(THE RECORDS)
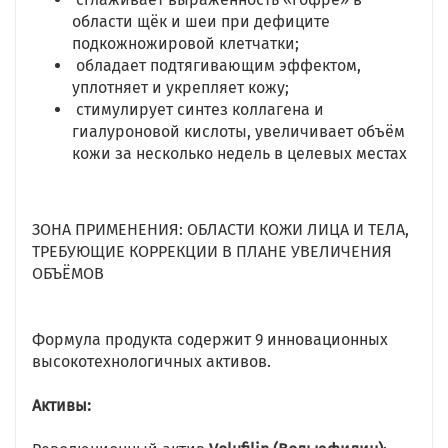
области щёк и шеи при дефиците
подкожножировой клетчатки;
обладает подтягивающим эффектом,
уплотняет и укрепляет кожу;
стимулирует синтез коллагена и
гиалуроновой кислоты, увеличивает объём
кожи за несколько недель в целевых местах
ЗОНА ПРИМЕНЕНИЯ: ОБЛАСТИ КОЖИ ЛИЦА И ТЕЛА,
ТРЕБУЮЩИЕ КОРРЕКЦИИ В ПЛАНЕ УВЕЛИЧЕНИЯ
ОБЪЁМОВ
Формула продукта содержит 9 инновационных
высокотехнологичных активов.
Активы:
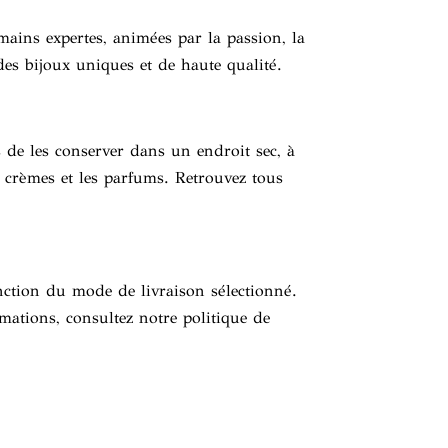
mains expertes, animées par la passion, la
 des bijoux uniques et de haute qualité.
 de les conserver dans un endroit sec, à
es crèmes et les parfums. Retrouvez tous
nction du mode de livraison sélectionné.
rmations, consultez notre politique de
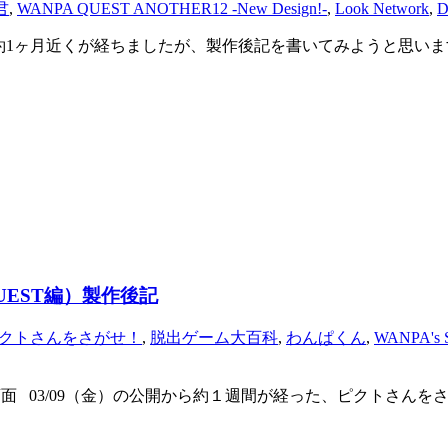
君
,
WANPA QUEST ANOTHER12 -New Design!-
,
Look Network
,
gn!-を公開して約1ヶ月近くが経ちましたが、製作後記を書いてみようと
UEST編）製作後記
クトさんをさがせ！
,
脱出ゲーム大百科
,
わんぱくん
,
WANPA's
画面 03/09（金）の公開から約１週間が経った、ピクトさんをさ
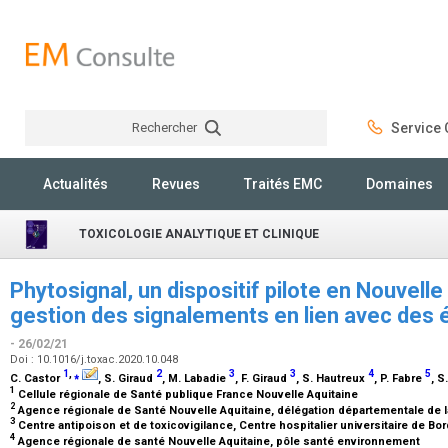
Rechercher
Service C
Rechercher
Actualités
Revues
Traités EMC
Domaines
TOXICOLOGIE ANALYTIQUE ET CLINIQUE
Phytosignal, un dispositif pilote en Nouvelle
gestion des signalements en lien avec des
- 26/02/21
Doi : 10.1016/j.toxac.2020.10.048
1
,
⁎
2
3
3
4
5
C. Castor
, S. Giraud
, M. Labadie
, F. Giraud
, S. Hautreux
, P. Fabre
, 
1
Cellule régionale de Santé publique France Nouvelle Aquitaine
2
Agence régionale de Santé Nouvelle Aquitaine, délégation départementale de 
3
Centre antipoison et de toxicovigilance, Centre hospitalier universitaire de B
4
Agence régionale de santé Nouvelle Aquitaine, pôle santé environnement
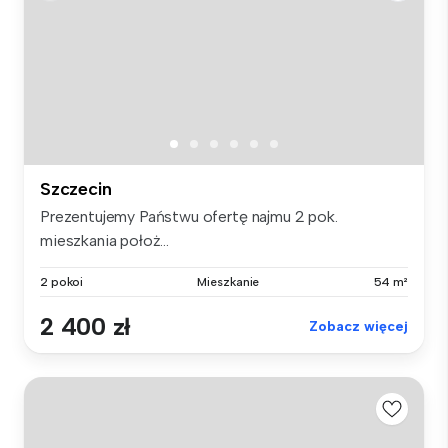
Szczecin
Prezentujemy Państwu ofertę najmu 2 pok.
mieszkania położ...
2 pokoi
Mieszkanie
54 m²
2 400 zł
Zobacz więcej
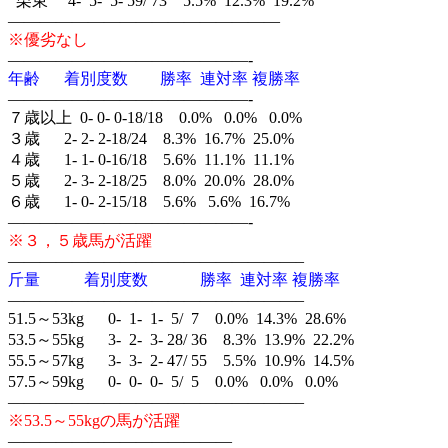
栗東 4- 5- 5- 59/ 73 5.5% 12.3% 19.2%
—————————————————
※優劣なし
———————————————-
年齢 着別度数 勝率 連対率 複勝率
———————————————-
７歳以上 0- 0- 0-18/18 0.0% 0.0% 0.0%
３歳 2- 2- 2-18/24 8.3% 16.7% 25.0%
４歳 1- 1- 0-16/18 5.6% 11.1% 11.1%
５歳 2- 3- 2-18/25 8.0% 20.0% 28.0%
６歳 1- 0- 2-15/18 5.6% 5.6% 16.7%
———————————————-
※３，５歳馬が活躍
——————————————————–
斤量 着別度数 勝率 連対率 複勝率
——————————————————–
51.5～53kg 0- 1- 1- 5/ 7 0.0% 14.3% 28.6%
53.5～55kg 3- 2- 3- 28/ 36 8.3% 13.9% 22.2%
55.5～57kg 3- 3- 2- 47/ 55 5.5% 10.9% 14.5%
57.5～59kg 0- 0- 0- 5/ 5 0.0% 0.0% 0.0%
——————————————————–
※53.5～55kgの馬が活躍
——————————————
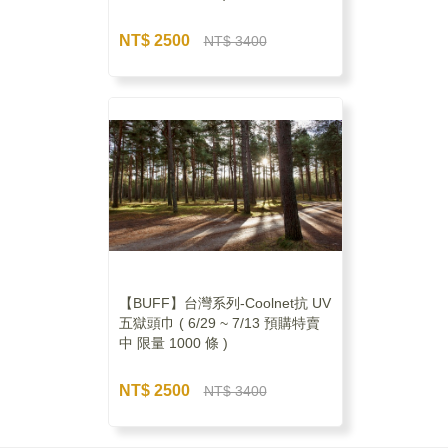
NT$ 2500
NT$ 3400
【BUFF】台灣系列-Coolnet抗 UV
五獄頭巾 ( 6/29 ~ 7/13 預購特賣
中 限量 1000 條 )
NT$ 2500
NT$ 3400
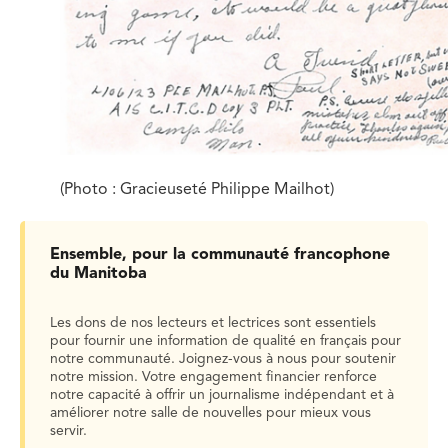
(Photo : Gracieuseté Philippe Mailhot)
Ensemble, pour la communauté francophone
du Manitoba
Les dons de nos lecteurs et lectrices sont essentiels
pour fournir une information de qualité en français pour
notre communauté. Joignez-vous à nous pour soutenir
notre mission. Votre engagement financier renforce
notre capacité à offrir un journalisme indépendant et à
améliorer notre salle de nouvelles pour mieux vous
servir.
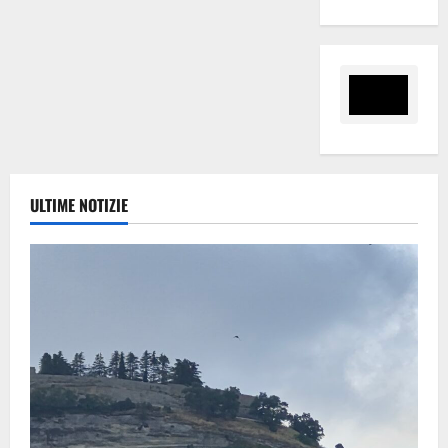
ULTIME NOTIZIE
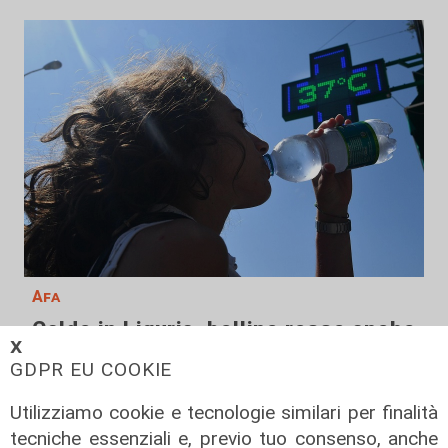
Afa
Caldo in Liguria, bollino rosso anche
𝗫
sabato: settimo giorno consecutivo
GDPR EU COOKIE
06/08/2026
di F.S.
Utilizziamo cookie e tecnologie similari per finalità
tecniche essenziali e, previo tuo consenso, anche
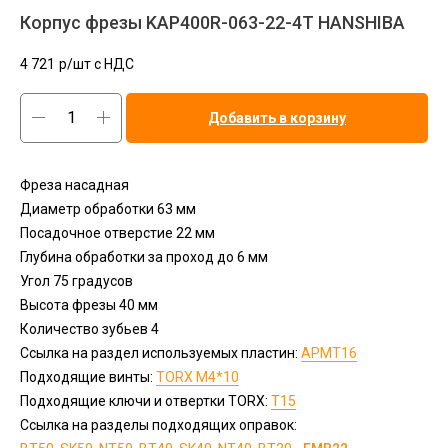
Корпус фрезы KAP400R-063-22-4T HANSHIBA
4 721
р/шт c НДС
Добавить в корзину
Фреза насадная
Диаметр обработки 63 мм
Посадочное отверстие 22 мм
Глубина обработки за проход до 6 мм
Угол 75 градусов
Высота фрезы 40 мм
Количество зубьев 4
Ссылка на раздел используемых пластин:
APMT16
Подходящие винты:
TORX М4*10
Подходящие ключи и отвертки TORX:
Т15
Ссылка на разделы подходящих оправок:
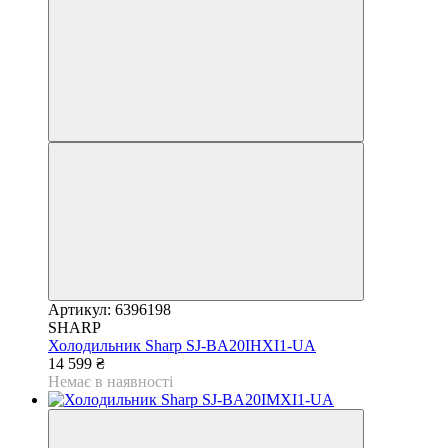
Артикул: 6396198
SHARP
Холодильник Sharp SJ-BA20IHXI1-UA
14 599 ₴
Немає в наявності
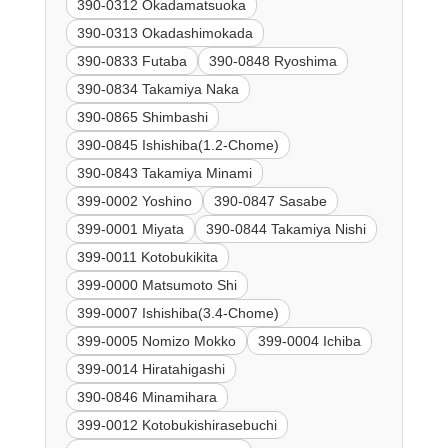
390-0312 Okadamatsuoka
390-0313 Okadashimokada
390-0833 Futaba
390-0848 Ryoshima
390-0834 Takamiya Naka
390-0865 Shimbashi
390-0845 Ishishiba(1.2-Chome)
390-0843 Takamiya Minami
399-0002 Yoshino
390-0847 Sasabe
399-0001 Miyata
390-0844 Takamiya Nishi
399-0011 Kotobukikita
399-0000 Matsumoto Shi
399-0007 Ishishiba(3.4-Chome)
399-0005 Nomizo Mokko
399-0004 Ichiba
399-0014 Hiratahigashi
390-0846 Minamihara
399-0012 Kotobukishirasebuchi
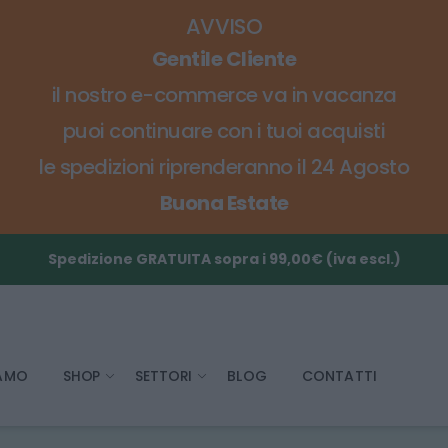
AVVISO
Gentile Cliente
il nostro e-commerce va in vacanza
puoi continuare con i tuoi acquisti
le spedizioni riprenderanno il 24 Agosto
Buona Estate
Spedizione GRATUITA sopra i 99,00€ (iva escl.)
IAMO
SHOP
SETTORI
BLOG
CONTATTI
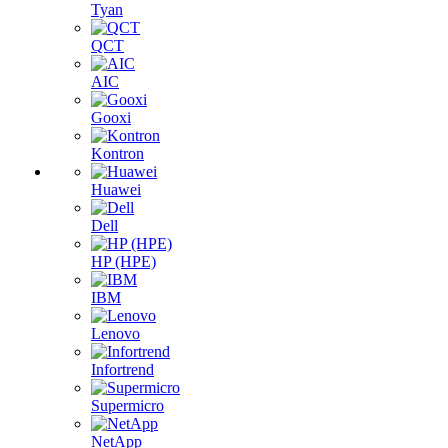
Tyan
QCT
AIC
Gooxi
Kontron
Huawei
Dell
HP (HPE)
IBM
Lenovo
Infortrend
Supermicro
NetApp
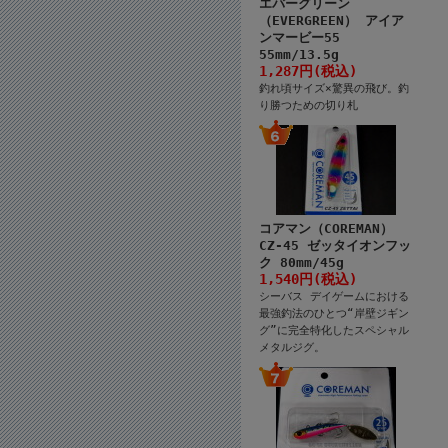
エバーグリーン
（EVERGREEN） アイア
ンマービー55
55mm/13.5g
1,287円(税込)
釣れ頃サイズ×驚異の飛び。釣
り勝つための切り札
コアマン（COREMAN）
CZ-45 ゼッタイオンフッ
ク 80mm/45g
1,540円(税込)
シーバス デイゲームにおける
最強釣法のひとつ“岸壁ジギン
グ”に完全特化したスペシャル
メタルジグ。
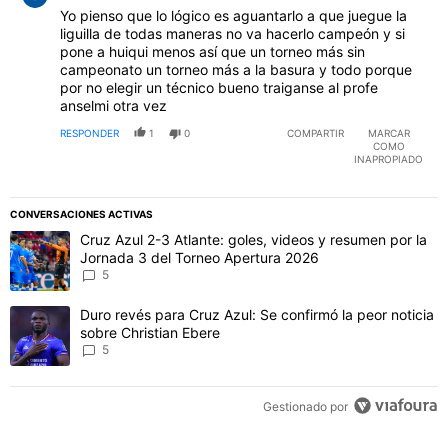
Yo pienso que lo lógico es aguantarlo a que juegue la
liguilla de todas maneras no va hacerlo campeón y si
pone a huiqui menos así que un torneo más sin
campeonato un torneo más a la basura y todo porque
por no elegir un técnico bueno traiganse al profe
anselmi otra vez
RESPONDER
1
0
COMPARTIR
MARCAR
COMO
INAPROPIADO
CONVERSACIONES ACTIVAS
Este listado muestra los artículos con más comentarios en los último
Un artículo de tendencia con el título "Cruz Azul 2-3 Atlante: gol
Cruz Azul 2-3 Atlante: goles, videos y resumen por la
Jornada 3 del Torneo Apertura 2026
5
Un artículo de tendencia con el título "Duro revés para Cruz Azul: 
Duro revés para Cruz Azul: Se confirmó la peor noticia
sobre Christian Ebere
5
Gestionado por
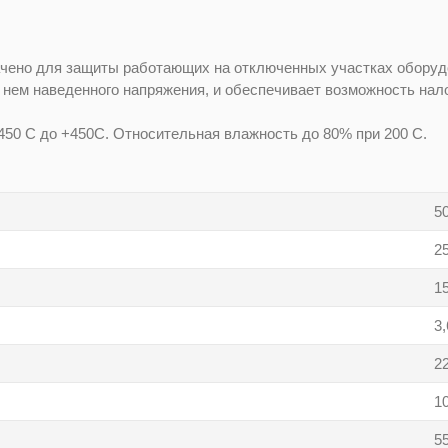
чено для защиты работающих на отключенных участках оборуд
а нем наведенного напряжения, и обеспечивает возможность нал
450 С до +450С. Относительная влажность до 80% при 200 С.
5
2
1
3,
2
1
5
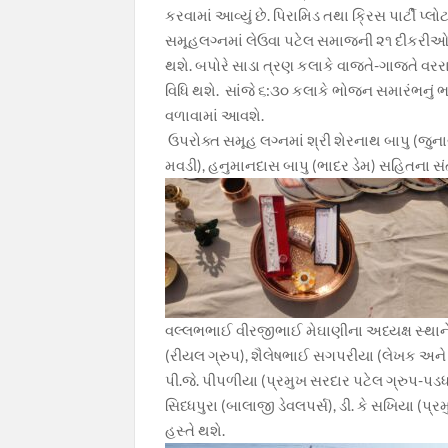
k
p
k
કરવામાં આવ્યું છે. પિરામિડ તથા ક્રિસ પાર્ટી પ
સમૂહલગ્નમાં લેઉવા પટેલ સમાજની ૨૧ દીકરીઓ પ
થશે. બપોરે સાડા ત્રણ કલાકે વાજતે-ગાજતે વરર
વિધિ થશે. સાંજે ૬:૩૦ કલાકે ભોજન સમારંભનું ભ
વળાવામાં આવશે.
ઉપરોક્ત સમૂહ લગ્નમાં શ્રી શેરનાથ બાપુ (જુન
મવડી), હનુમાનદાસ બાપુ (ભાદર ડેમ) સહિતના સં
વલ્લભભાઈ વીરજીભાઈ મેઘાણીના અધ્યક્ષ સ્થ
(રીયલ ગ્રુપ), શૈલેષભાઈ સગપરીયા (લેખક અને 
પી.જે. પીપળીયા (પ્રમુખ સરદાર પટેલ ગ્રુપ
સિધ્ધપુરા (બાલાજી ડેવલપર્સ), ડી. કે સખિયા (
હસ્તે થશે.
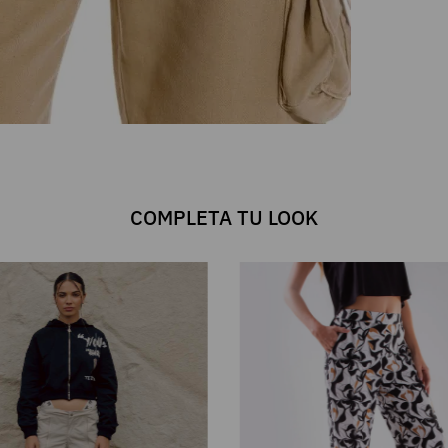
COMPLETA TU LOOK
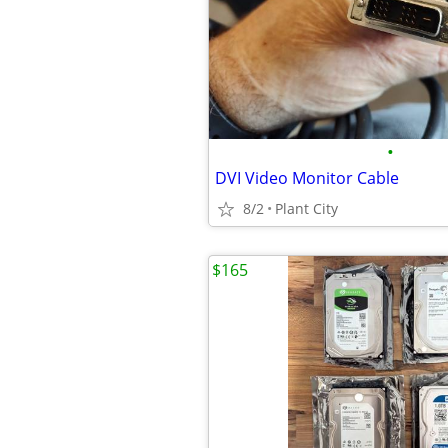
•
DVI Video Monitor Cable
8/2
Plant City
$165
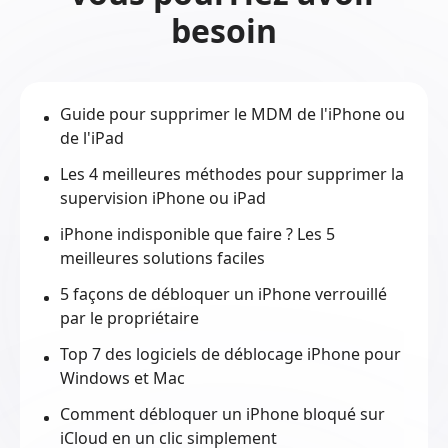
besoin
Guide pour supprimer le MDM de l'iPhone ou
de l'iPad
Les 4 meilleures méthodes pour supprimer la
supervision iPhone ou iPad
iPhone indisponible que faire ? Les 5
meilleures solutions faciles
5 façons de débloquer un iPhone verrouillé
par le propriétaire
Top 7 des logiciels de déblocage iPhone pour
Windows et Mac
Comment débloquer un iPhone bloqué sur
iCloud en un clic simplement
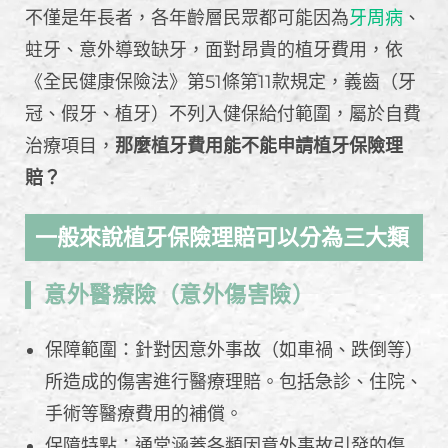
不僅是年長者，各年齡層民眾都可能因為
牙周病
、
蛀牙、意外導致缺牙，面對昂貴的植牙費用，依
《全民健康保險法》第51條第11款規定，義齒（牙
冠、假牙、植牙）不列入健保給付範圍，屬於自費
治療項目，
那麼植牙費用能不能申請植牙保險理
賠？
一般來說植牙保險理賠可以分為三大類
意外醫療險（意外傷害險）
保障範圍：針對因意外事故（如車禍、跌倒等）
所造成的傷害進行醫療理賠。包括急診、住院、
手術等醫療費用的補償。
保障特點：通常涵蓋各類因意外事故引發的傷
(End THE RECORDS)
DIRECTIONS
Scan the records for the word "vous" and copy every line where it is found.

EXPECTED OUTPUT
notre communauté. Joignez-vous à nous pour soutenir
améliorer notre salle de nouvelles pour mieux vous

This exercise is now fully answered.